— TASK TO COMPLETE —
Below is a listing; write it out exactly and drop any images from it.

— LISTED RECORDS —
....

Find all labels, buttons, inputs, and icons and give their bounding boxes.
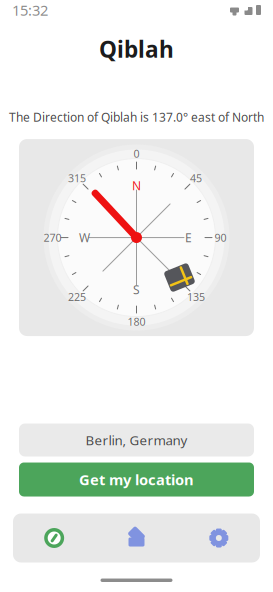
staticText: 90 — [130, 146, 142, 161]
staticText: W — [79, 230, 90, 246]
staticText: 0 — [134, 146, 140, 161]
button[interactable]: Settings — [178, 514, 260, 562]
staticText: 270 — [128, 146, 146, 161]
staticText: Get my location — [79, 470, 194, 489]
button[interactable]: Qiblah compass — [13, 514, 95, 562]
staticText: Berlin, Germany — [86, 431, 188, 449]
staticText: The Direction of Qiblah is 137.0° east o… — [9, 109, 264, 125]
staticText: S — [133, 282, 140, 298]
staticText: N — [132, 178, 141, 194]
staticText: 180 — [128, 146, 146, 161]
button[interactable]: Berlin, Germany — [19, 424, 254, 456]
staticText: 315 — [128, 146, 146, 161]
staticText: 225 — [128, 146, 146, 161]
staticText: E — [185, 230, 192, 246]
staticText: 15:32 — [12, 0, 48, 20]
staticText: Qiblah — [99, 34, 174, 64]
button[interactable]: Home — [95, 514, 178, 562]
button[interactable]: Get my location — [19, 462, 254, 496]
staticText: 45 — [130, 146, 142, 161]
staticText: 135 — [128, 146, 146, 161]
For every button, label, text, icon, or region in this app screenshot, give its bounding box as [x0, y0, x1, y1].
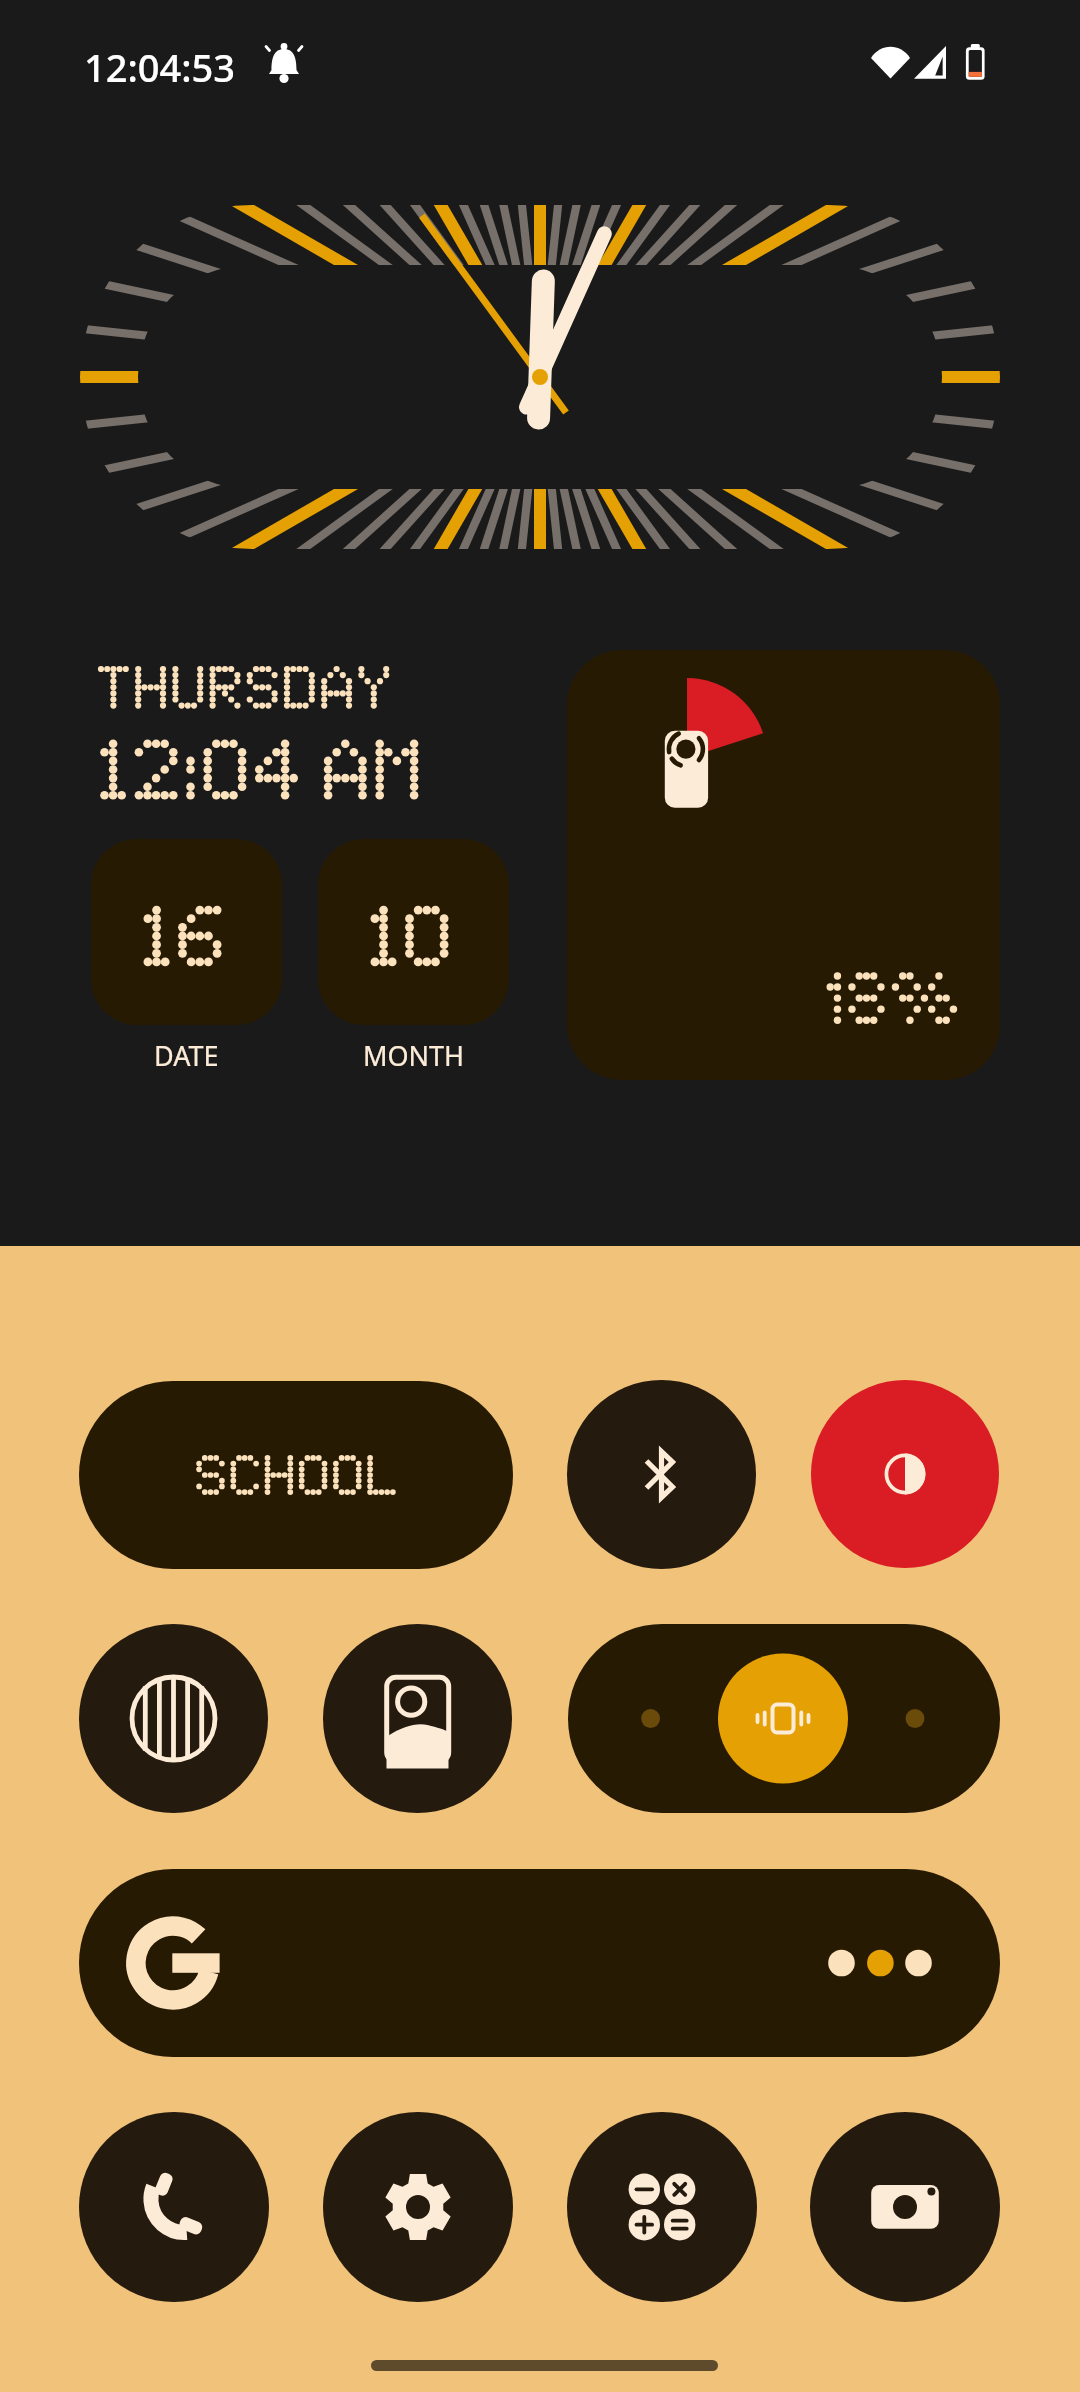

....

— RESPONSE TO THIS TASK —
Find all labels, buttons, inputs, and icons and give their bounding boxes.
staticText: 90 — [130, 146, 142, 161]
staticText: W — [79, 230, 90, 246]
staticText: 0 — [134, 146, 140, 161]
button[interactable]: Settings — [178, 514, 260, 562]
staticText: 270 — [128, 146, 146, 161]
staticText: Get my location — [79, 470, 194, 489]
button[interactable]: Qiblah compass — [13, 514, 95, 562]
staticText: Berlin, Germany — [86, 431, 188, 449]
staticText: The Direction of Qiblah is 137.0° east o… — [9, 109, 264, 125]
staticText: S — [133, 282, 140, 298]
staticText: N — [132, 178, 141, 194]
staticText: 180 — [128, 146, 146, 161]
button[interactable]: Berlin, Germany — [19, 424, 254, 456]
staticText: 315 — [128, 146, 146, 161]
staticText: 225 — [128, 146, 146, 161]
staticText: E — [185, 230, 192, 246]
staticText: 15:32 — [12, 0, 48, 20]
staticText: Qiblah — [99, 34, 174, 64]
button[interactable]: Home — [95, 514, 178, 562]
button[interactable]: Get my location — [19, 462, 254, 496]
staticText: 45 — [130, 146, 142, 161]
staticText: 135 — [128, 146, 146, 161]
For every button, label, text, icon, or region in this app screenshot, give its bounding box as [x0, y0, x1, y1].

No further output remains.